Les plans de prévention sectoriels présentent une valeur ajoutée, en particulier la sécurité classique au travail. Les partenaires sociaux et l'inspection y fixent conjointement leurs priorités. L'inspection à un coût acceptable et sur mesure de leurs besoins et ceux de leurs travailleurs. Une réaction rapide est essentielle pour éviter que les travailleurs décrochent pour une longue durée, voire définitivement.

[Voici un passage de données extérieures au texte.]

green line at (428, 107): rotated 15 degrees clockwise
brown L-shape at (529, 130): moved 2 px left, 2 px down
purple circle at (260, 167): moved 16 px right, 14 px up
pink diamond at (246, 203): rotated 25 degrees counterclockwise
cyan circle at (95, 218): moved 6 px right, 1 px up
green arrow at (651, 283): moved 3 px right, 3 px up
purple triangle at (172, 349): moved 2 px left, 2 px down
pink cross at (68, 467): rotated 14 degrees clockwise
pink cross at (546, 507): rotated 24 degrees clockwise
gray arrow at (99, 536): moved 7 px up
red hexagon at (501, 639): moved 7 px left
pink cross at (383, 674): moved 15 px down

4.       Notons enfin le facteur temps. Pour les travailleurs salariés, les fonctionnaires et les indépendants, le "temps" est le principal facteur de stress. Comment tout combiner? Comment combiner un emploi intensif et une vie de famille? La direction d'une entreprise et une vie sociale? Une vie chargée d'indépendant et des tâches d'assistance hors du ménage? Naturellement, chacun pose ses propres choix de vie. Il faut néanmoins veiller à ce que les règles, et en particulier les règles relatives à la durée de travail, soient adaptées aux besoins des personnes, et non l'inverse.

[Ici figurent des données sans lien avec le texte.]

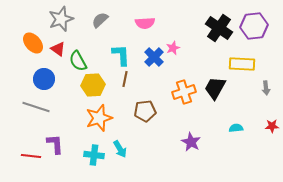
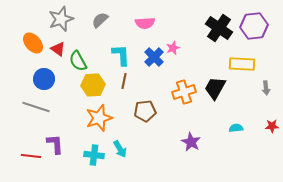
brown line: moved 1 px left, 2 px down
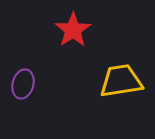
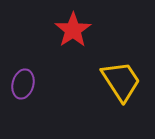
yellow trapezoid: rotated 66 degrees clockwise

Ce débat dépasse le cadre du débat sur la faisabilité du travail. Il faut prendre le temps d'étudier les aspirations des deux parties. Mais la nécessité d'agir est claire. Il est frappant de constater qu'à l'heure actuelle, les horaires de travail variables ne soient pas possibles; qu'ils soient seulement tolérés. Il est grand temps d'y apporter un changement pragmatique.

J'espère que nous pourrons, ensemble, développer une approche moderne, simple et transparente, qui fasse du travail soutenable une notion identifiable, salutaire et univoque.